How does Local Burger, in its practices, live up to this model of sustainability?

Hilary: We try to buy all of our food local as much as possible, so that decreases the amount of fossil fuels used to get food to the restaurant and it also supports small farmers and diversity. So much of what has happened with our crops has been mono-cropping, where we’re growing only one thing. We need more diversity. Also, we don’t use any additives or chemicals, because I think we’re seeing an explosion in autoimmune disorders, children with autism and all sorts of ailments that weren’t around as much 20 years ago as a possible result from those chemicals.

Will genetically modified food someday rise up like an army of zombie vegetables and devour us all?
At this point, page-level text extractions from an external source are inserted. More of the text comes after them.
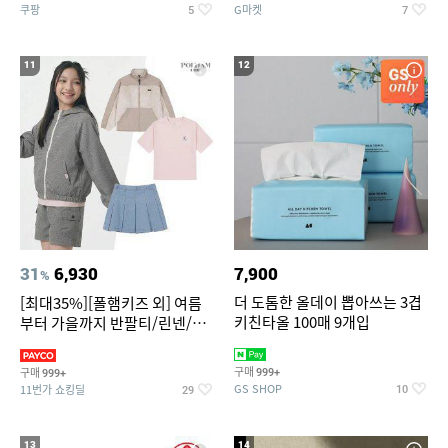
쿠팡
G마켓
5
7
11
12
31
6,930
7,900
%
더 도톰한 올데이 뽑아쓰는 3겹
[최대35%][폴햄키즈 외] 여름
키친타올 100매 9개입
부터 가을까지 반팔티/린넨/맨
투맨/가디건/팬츠 외 100종
구매
구매
999+
999+
GS SHOP
11번가 쇼킹딜
10
29
13
14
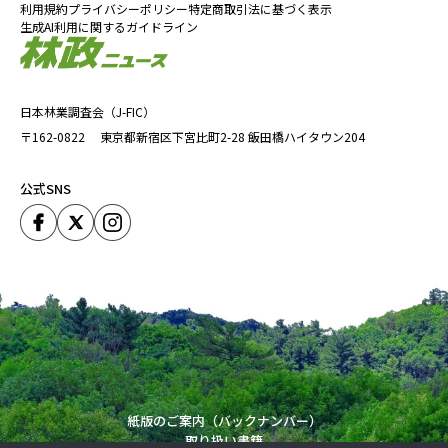
利用規約
プライバシーポリシー
特定商取引法に基づく表示
生成AI利用に関するガイドライン
日本林業調査会（J-FIC）
〒162-0822
東京都新宿区下宮比町2-28
飯田橋ハイタウン204
公式SNS
紙版のご案内（バックナンバー）
取り扱い書籍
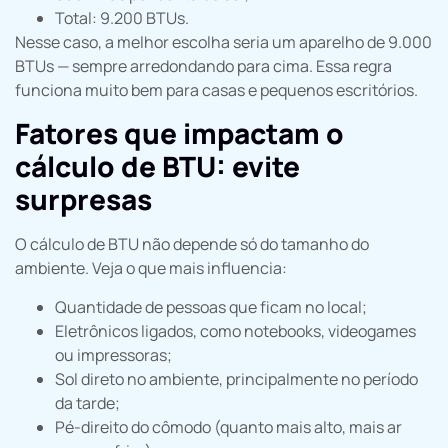
Total: 9.200 BTUs.
Nesse caso, a melhor escolha seria um aparelho de 9.000
BTUs — sempre arredondando para cima. Essa regra
funciona muito bem para casas e pequenos escritórios.
Fatores que impactam o
cálculo de BTU: evite
surpresas
O cálculo de BTU não depende só do tamanho do
ambiente. Veja o que mais influencia:
Quantidade de pessoas que ficam no local;
Eletrônicos ligados, como notebooks, videogames
ou impressoras;
Sol direto no ambiente, principalmente no período
da tarde;
Pé-direito do cômodo (quanto mais alto, mais ar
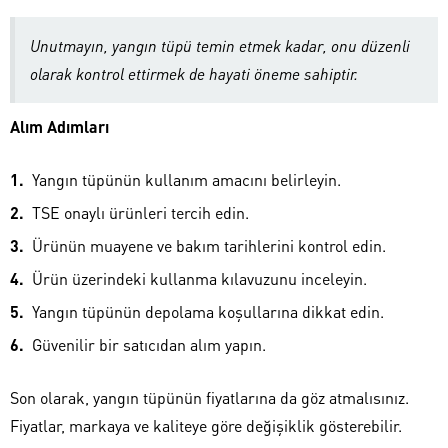
Unutmayın, yangın tüpü temin etmek kadar, onu düzenli
olarak kontrol ettirmek de hayati öneme sahiptir.
Alım Adımları
Yangın tüpünün kullanım amacını belirleyin.
TSE onaylı ürünleri tercih edin.
Ürünün muayene ve bakım tarihlerini kontrol edin.
Ürün üzerindeki kullanma kılavuzunu inceleyin.
Yangın tüpünün depolama koşullarına dikkat edin.
Güvenilir bir satıcıdan alım yapın.
Son olarak, yangın tüpünün fiyatlarına da göz atmalısınız.
Fiyatlar, markaya ve kaliteye göre değişiklik gösterebilir.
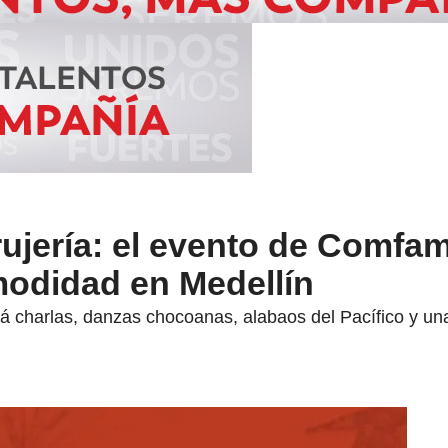
ujería: el evento de Comfa
odidad en Medellín
á charlas, danzas chocoanas, alabaos del Pacífico y un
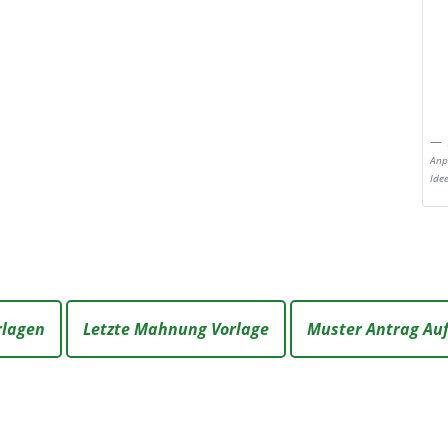
Anp
Ide
rlagen
Letzte Mahnung Vorlage
Muster Antrag Au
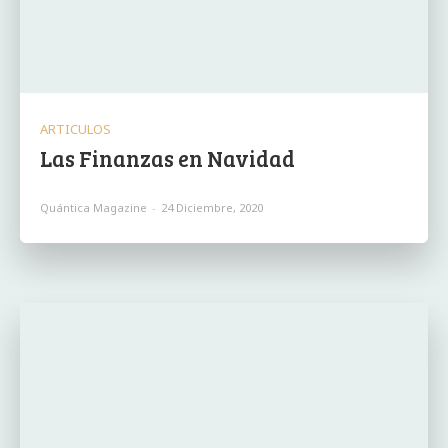
ARTICULOS
Las Finanzas en Navidad
Quántica Magazine
-
24 Diciembre, 2020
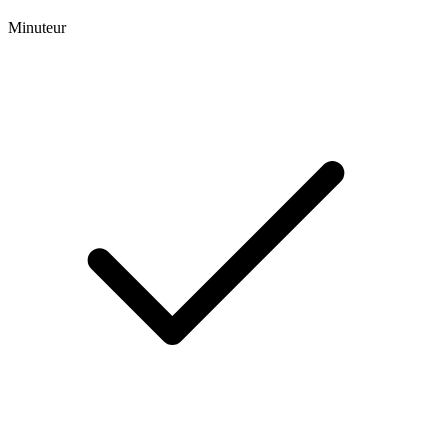
Minuteur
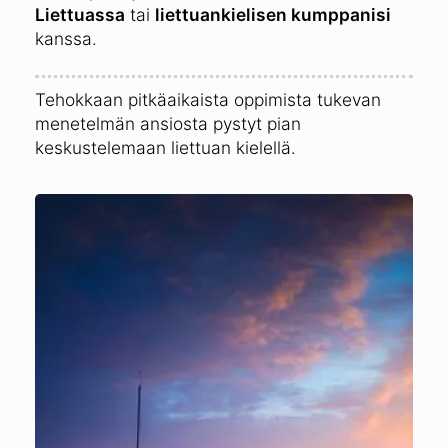
Liettuassa
tai
liettuankielisen kumppanisi
kanssa.
Tehokkaan pitkäaikaista oppimista tukevan
menetelmän ansiosta pystyt pian
keskustelemaan liettuan kielellä.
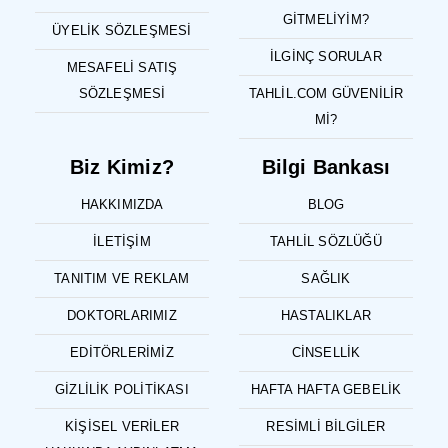
GITMELIYIM?
ÜYELIK SÖZLEŞMESI
İLGINÇ SORULAR
MESAFELI SATIŞ
SÖZLEŞMESI
TAHLIL.COM GÜVENILIR
MI?
Biz Kimiz?
Bilgi Bankası
HAKKIMIZDA
BLOG
İLETIŞIM
TAHLIL SÖZLÜĞÜ
TANITIM VE REKLAM
SAĞLIK
DOKTORLARIMIZ
HASTALIKLAR
EDITÖRLERIMIZ
CINSELLIK
GIZLILIK POLITIKASI
HAFTA HAFTA GEBELIK
KIŞISEL VERILER
RESIMLI BILGILER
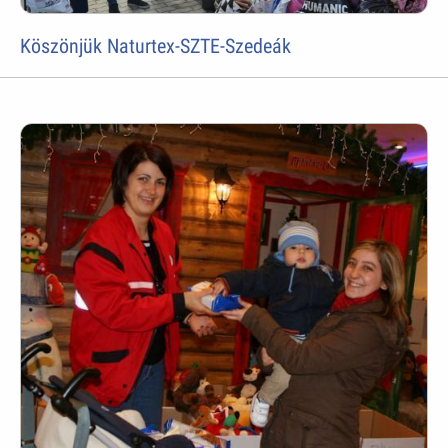
Köszönjük Naturtex-SZTE-Szedeák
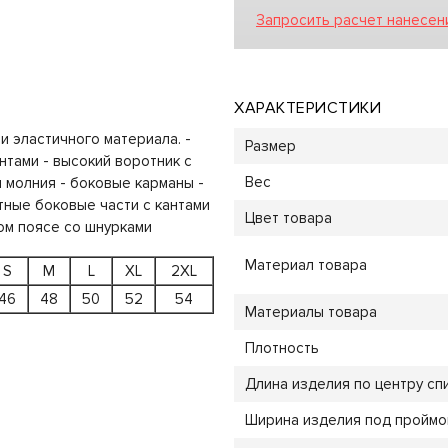
Запросить расчет нанесен
ХАРАКТЕРИСТИКИ
и эластичного материала. -
Размер
нтами - высокий воротник с
Вес
 молния - боковые карманы -
стные боковые части с кантами
Цвет товара
ном поясе со шнурками
Материал товара
S
M
L
XL
2XL
46
48
50
52
54
Материалы товара
Плотность
Длина изделия по центру спи
Ширина изделия под проймой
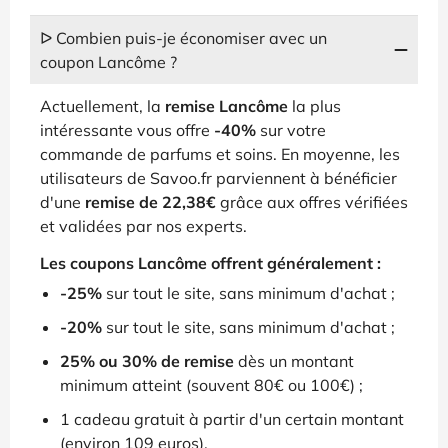
ᐅ Combien puis-je économiser avec un
coupon Lancôme ?
Actuellement, la
remise Lancôme
la plus
intéressante vous offre
-40%
sur votre
commande de parfums et soins. En moyenne, les
utilisateurs de Savoo.fr parviennent à bénéficier
d'une
remise de 22,38€
grâce aux offres vérifiées
et validées par nos experts.
Les coupons Lancôme offrent généralement :
-25%
sur tout le site, sans minimum d'achat ;
-20%
sur tout le site, sans minimum d'achat ;
25% ou 30% de remise
dès un montant
minimum atteint (souvent 80€ ou 100€) ;
1 cadeau gratuit à partir d'un certain montant
(environ 109 euros).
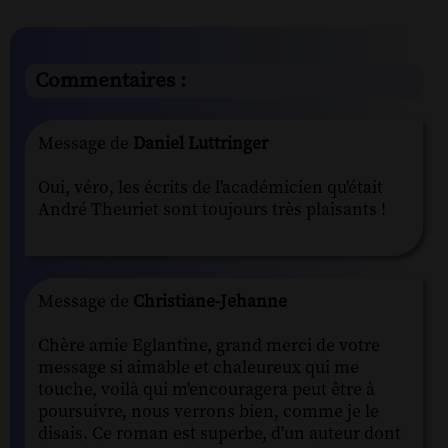
Commentaires :
Message de
Daniel Luttringer
Oui, véro, les écrits de l'académicien qu'était
André Theuriet sont toujours très plaisants !
Message de
Christiane-Jehanne
Chère amie Eglantine, grand merci de votre
message si aimable et chaleureux qui me
touche, voilà qui m'encouragera peut être à
poursuivre, nous verrons bien, comme je le
disais. Ce roman est superbe, d'un auteur dont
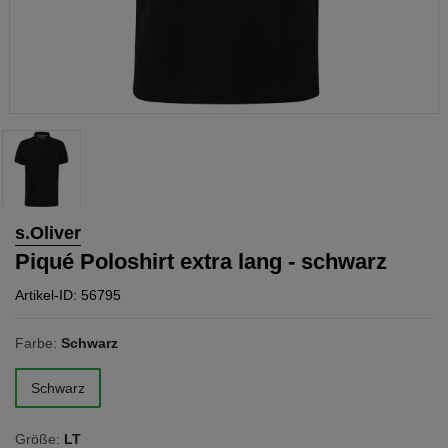
s.Oliver
Piqué Poloshirt extra lang - schwarz
Artikel-ID: 56795
Farbe:
Schwarz
Schwarz
Größe:
LT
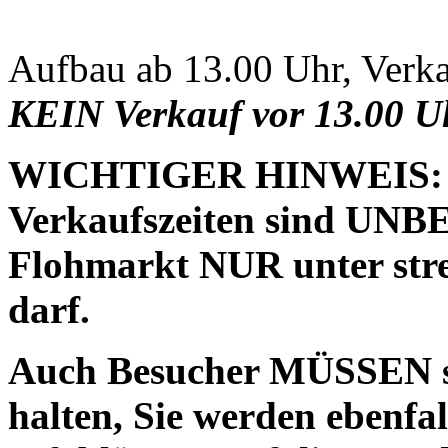
Aufbau ab 13.00 Uhr, Verka
KEIN Verkauf vor 13.00 Uh
WICHTIGER HINWEIS: D
Verkaufszeiten sind UNB
Flohmarkt NUR unter stre
darf.
Auch Besucher MÜSSEN si
halten, Sie werden ebenfa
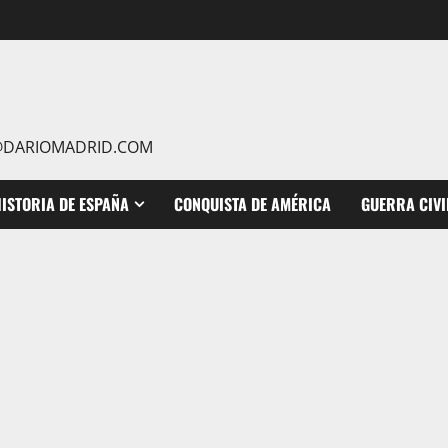
IO@DARIOMADRID.COM
ISTORIA DE ESPAÑA
CONQUISTA DE AMÉRICA
GUERRA CIVI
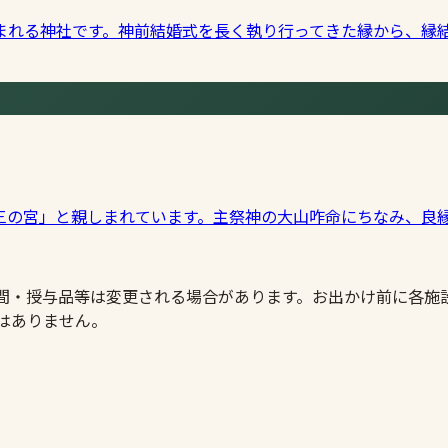
まれる神社です。神前結婚式を長く執り行ってきた縁から、縁
三の宮」と親しまれています。主祭神の大山咋命にちなみ、良
時間・授与品等は変更される場合があります。お出かけ前に各施
はありません。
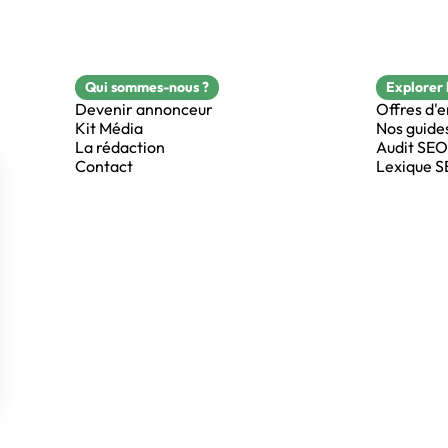
Qui sommes-nous ?
Explorer 
Devenir annonceur
Offres d'
Kit Média
Nos guide
La rédaction
Audit SEO
Contact
Lexique 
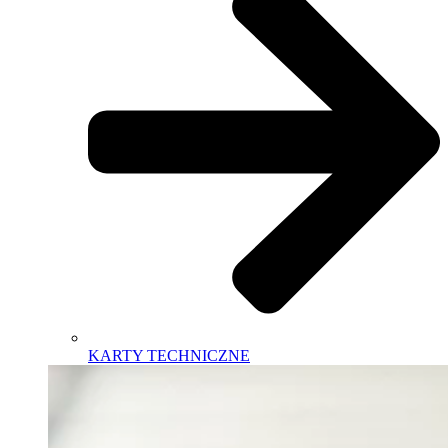
KARTY TECHNICZNE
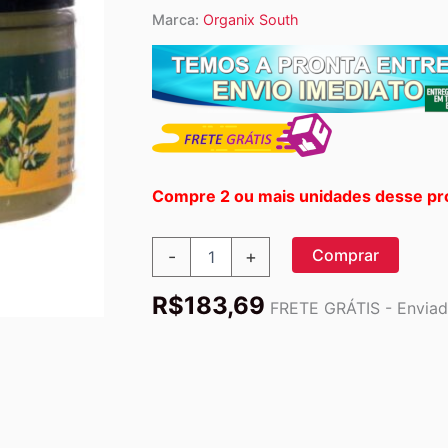
Marca:
Organix South
Compre 2 ou mais unidades desse pr
Organix
Comprar
-
+
South
Unhas
R$
183,69
e
FRETE GRÁTIS - Enviado
Cutículas
Neem
Scrub
200g:
Renovação
Profunda
quantidade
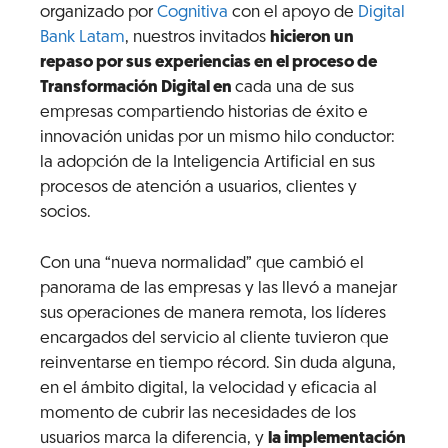
organizado por
Cognitiva
con el apoyo de
Digital
Bank Latam
, nuestros invitados
hicieron un
repaso por sus experiencias en el proceso de
Transformación Digital en
cada una de sus
empresas compartiendo historias de éxito e
innovación unidas por un mismo hilo conductor:
la adopción de la Inteligencia Artificial en sus
procesos de atención a usuarios, clientes y
socios.
Con una “nueva normalidad” que cambió el
panorama de las empresas y las llevó a manejar
sus operaciones de manera remota, los líderes
encargados del servicio al cliente tuvieron que
reinventarse en tiempo récord. Sin duda alguna,
en el ámbito digital, la velocidad y eficacia al
momento de cubrir las necesidades de los
usuarios marca la diferencia, y
la implementación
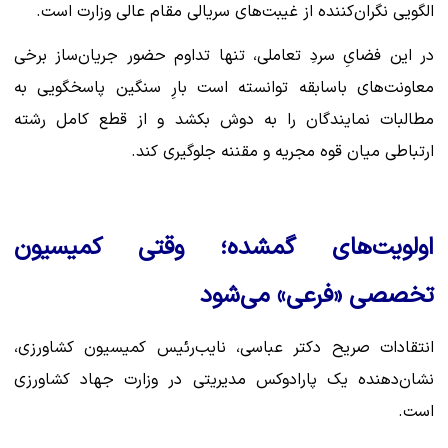
الگویی نگران‌کننده از غیبت‌های سریالی مقام عالی وزارت است.
در این فضایِ سردِ تعاملی، تنها تداوم حضور جریان‌ساز برخی
معاونت‌های باسابقه توانسته است بارِ سنگین پاسخگویی به
مطالبات نمایندگان را به دوش بکشد و از قطع کامل رشته
ارتباطی میان قوه مجریه و مقننه جلوگیری کند.
اولویت‌های گمشده؛ وقتی کمیسیون
تخصصی «فرعی» می‌شود
انتقادات صریح دکتر عباسی، نایب‌رئیس کمیسیون کشاورزی،
نشان‌دهنده یک پارادوکس مدیریتی در وزارت جهاد کشاورزی
است.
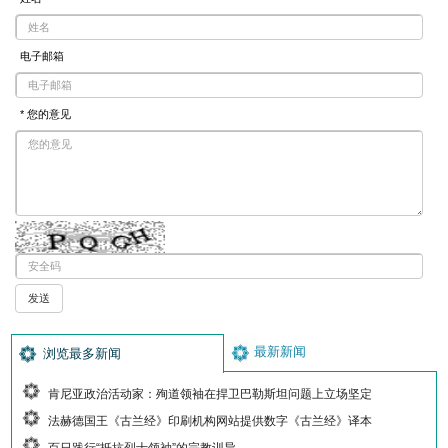
电子邮箱
* 您的意见
最新新闻
浏览最多新闻
肯尼亚政治活动家：殉道领袖在捍卫巴勒斯坦问题上立场坚定
法赫德国王《古兰经》印刷机构网站提供数字《古兰经》译本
Tim: It is quite a possibility when you consider the idea of “terminator seeds.” These are seeds that corporations like Monsanto want to have control over, so they’ve spliced in these genes that, after the first crop, basically commit suicide so that you’re required to buy more seeds from Monsanto the next year. One, that makes you dependent on the corporation for your livelihood and, two, these seeds haven’t been fully researched. There’s still a large possibility these “terminator” genes could spread to other crops and completely change native plants and cause mass die-offs.

OK, but will corn fly off of the stock and eat our faces?

Tim: Yes.

Is the industrialization of organic setting up a conflict between organic and locally grown?

Simran: I think we always have to strive to purchase local and organic. The FDA is under tremendous pressure from all kinds of special interest groups to lax the standards for organic farming. We really need to look for what I call the “Triple Jewel”—which is local, seasonal and organic—and as much as possible strive to find foods that encompass all of those tenets. I think what we need to do is continue to be vigilant.

What is “The Meatrix,” and is it as kinky as it sounds?

Tim: It is, and I think it will blow your mind. It’s an animated short that we’re screening at “Go Organic!” that features a pig on a very nice dairy farm with chirping birds and it’s very pretty. Then Moopheus comes along and tells this pig, Leo, that this is just fictional reality, so he gives him the red pill and Leo wakes up in a factory farm. There’s troughs full of other pigs and they’re rolling around in their own mess.

Hilary: I think what’s nice about this particular series of films is that it goes from showing how we’re currently practicing our farming and agricultural methods, then it leads into wonderful documentaries about alternatives and organic farming. There’s such a stark contrast. You’re going to leave feeling good and wanting to do something different, even if it’s small. So you can get movies and basically free food. I think it’s a pretty good deal. And vegans, yes, you’ll have something to eat as well as the carnivores.

Do you ever catch any guff from militant vegans for serving delicious, delicious meats at Local Burger?

Hilary: Actually, I’m kind of ornery. Sometimes somebody will order a veggie burger and I’ll go, “Do you want bacon on that? It’s really good!”

*In “The Jungle,” Sinclair dramatized the horrific working conditions of Chicago’s meatpacking industry in the early 1900s to argue for workers' rights, but instead this book spurred food quality legislation as a result of its lurid depiction of men being ground up and processed as lard.